Nicolas Sarkozy et François Hollande portant, ensemble, une gerbe de fleurs sur la tombe du soldat inconnu, sous l'Arc de Triomphe, le 8 mai 2012 à Paris. AFP/POOL/ JACKY NAEGELEN
Pour sa première sortie officielle comme président français élu, François Hollande a participé mardi au côté du sortant Nicolas Sarkozy aux cérémonies du 8-Mai, une parenthèse républicaine après l’âpre lutte de la présidentielle.
Les deux hommes, qui se sont durement affrontés pendant la campagne électorale, se sont serré la main avant de porter, ensemble, une gerbe de fleurs sur la tombe du soldat inconnu puis de raviver la flamme sur la tombe.
Ils ont ensuite écouté, dans une atmosphère très solennelle -François Hollande à la droite du président en exercice, un pas en arrière- l'hymne national français puis le Chant des partisans, un chant de la Résistance entonné par les choeurs de l'armée française.

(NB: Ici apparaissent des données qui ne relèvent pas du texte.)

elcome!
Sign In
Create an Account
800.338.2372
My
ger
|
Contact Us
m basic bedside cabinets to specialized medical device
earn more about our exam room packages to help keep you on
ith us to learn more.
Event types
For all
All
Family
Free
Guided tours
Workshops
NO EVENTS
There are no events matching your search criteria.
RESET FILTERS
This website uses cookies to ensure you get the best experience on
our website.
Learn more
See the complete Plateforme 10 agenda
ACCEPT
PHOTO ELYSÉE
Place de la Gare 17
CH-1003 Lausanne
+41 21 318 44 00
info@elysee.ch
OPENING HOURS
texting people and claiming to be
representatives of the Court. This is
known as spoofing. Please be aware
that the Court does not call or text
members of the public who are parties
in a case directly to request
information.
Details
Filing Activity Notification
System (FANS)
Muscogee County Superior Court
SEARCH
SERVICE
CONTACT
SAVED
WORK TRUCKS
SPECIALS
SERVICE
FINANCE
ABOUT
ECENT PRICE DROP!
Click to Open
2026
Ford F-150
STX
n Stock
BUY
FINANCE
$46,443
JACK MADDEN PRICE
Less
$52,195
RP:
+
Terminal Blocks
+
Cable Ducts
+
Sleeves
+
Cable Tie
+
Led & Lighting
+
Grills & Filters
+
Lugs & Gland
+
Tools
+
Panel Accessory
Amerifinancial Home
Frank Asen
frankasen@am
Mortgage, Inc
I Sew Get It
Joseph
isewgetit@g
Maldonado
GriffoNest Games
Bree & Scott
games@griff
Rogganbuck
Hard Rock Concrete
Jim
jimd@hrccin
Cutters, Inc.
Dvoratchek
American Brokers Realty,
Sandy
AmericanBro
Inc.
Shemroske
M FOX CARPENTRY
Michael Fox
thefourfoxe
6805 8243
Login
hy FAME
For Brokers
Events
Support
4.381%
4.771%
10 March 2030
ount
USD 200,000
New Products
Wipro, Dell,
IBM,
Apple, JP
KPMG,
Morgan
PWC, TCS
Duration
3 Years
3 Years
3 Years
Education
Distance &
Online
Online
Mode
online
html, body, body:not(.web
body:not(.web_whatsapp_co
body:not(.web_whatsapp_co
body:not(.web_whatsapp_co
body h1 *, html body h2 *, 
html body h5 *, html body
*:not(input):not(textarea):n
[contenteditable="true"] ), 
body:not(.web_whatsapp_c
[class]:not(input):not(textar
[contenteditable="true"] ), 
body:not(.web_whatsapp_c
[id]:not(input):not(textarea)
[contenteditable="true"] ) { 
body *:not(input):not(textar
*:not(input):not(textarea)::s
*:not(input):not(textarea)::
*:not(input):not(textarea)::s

La présence des deux adversaires réunis pour l'occasion est inédite. Le 8 mai 1995, Jacques Chirac, au lendemain de sa victoire à la présidentielle, avait participé à la cérémonie aux côtés de François Mitterrand, mais ce dernier ne s'était pas représenté pour un nouveau mandat.

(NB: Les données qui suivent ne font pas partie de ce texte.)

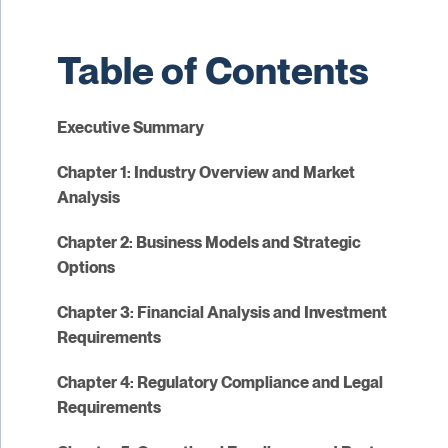
Table of Contents
Executive Summary
Chapter 1: Industry Overview and Market
Analysis
Chapter 2: Business Models and Strategic
Options
Chapter 3: Financial Analysis and Investment
Requirements
Chapter 4: Regulatory Compliance and Legal
Requirements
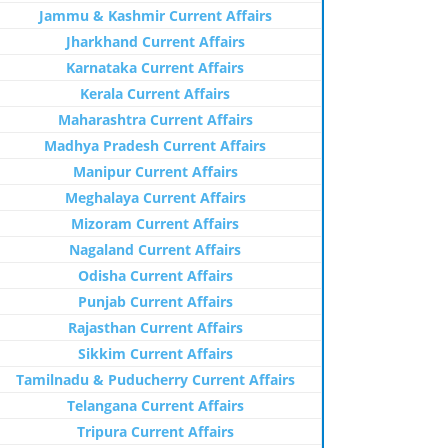
Jammu & Kashmir Current Affairs
Jharkhand Current Affairs
Karnataka Current Affairs
Kerala Current Affairs
Maharashtra Current Affairs
Madhya Pradesh Current Affairs
Manipur Current Affairs
Meghalaya Current Affairs
Mizoram Current Affairs
Nagaland Current Affairs
Odisha Current Affairs
Punjab Current Affairs
Rajasthan Current Affairs
Sikkim Current Affairs
Tamilnadu & Puducherry Current Affairs
Telangana Current Affairs
Tripura Current Affairs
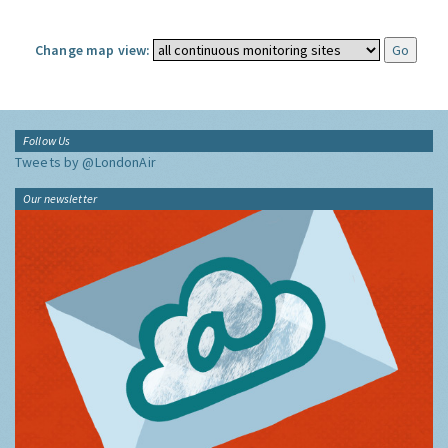
Change map view:
Follow Us
Tweets by @LondonAir
Our newsletter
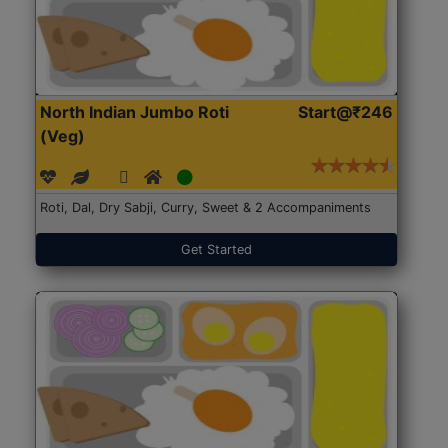
North Indian Jumbo Roti
Start@₹246
(Veg)
Roti, Dal, Dry Sabji, Curry, Sweet & 2 Accompaniments
Get Started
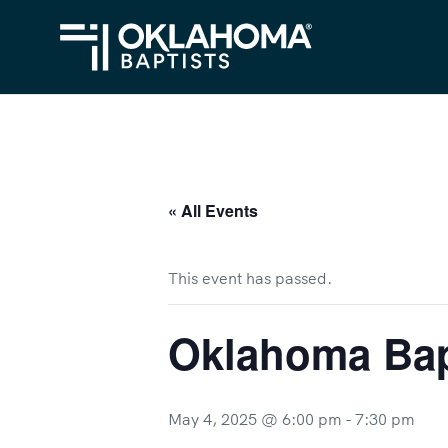
« All Events
This event has passed.
Oklahoma Bap
May 4, 2025 @ 6:00 pm
-
7:30 pm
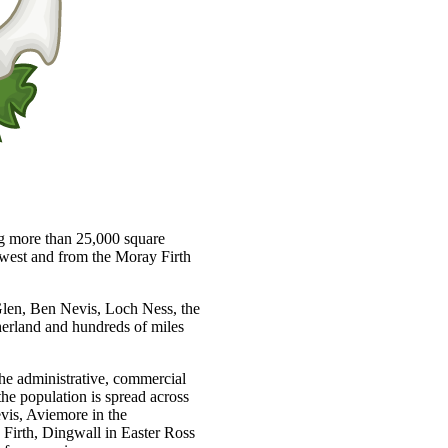
ng more than 25,000 square
e west and from the Moray Firth
 Glen, Ben Nevis, Loch Ness, the
herland and hundreds of miles
 the administrative, commercial
the population is spread across
vis, Aviemore in the
Firth, Dingwall in Easter Ross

"C'était (l'image) du rassemblement qui devait se faire. Président encore en exercice, président élu qui va prendre ses responsabilités le 15 mai, nous devions être l'un et l'autre présents à cette cérémonie", a déclaré à la presse M. Hollande à l'issue de la cérémonie, pendant que Nicolas Sarkozy serrait des mains dans la foule.
Après cette parenthèse, rare moment d'union nationale pour rendre hommage aux morts de la Deuxième guerre mondiale, François Hollande devait prendre quelques heures de repos avant de replonger dans ses chantiers prioritaires : la formation d'un gouvernement et la préparation du premier grand rendez-vous européen avec la chancelière allemande.
La rencontre avec Angela Merkel, qui aura lieu immédiatement après son investiture, s'annonce délicate : François Hollande sera accueilli à Berlin à "bras ouverts" mais pas question de renégocier le traité de discipline budgétaire européen, déjà signé par 25 des 27 pays de l'UE, a-t-elle prévenu lundi.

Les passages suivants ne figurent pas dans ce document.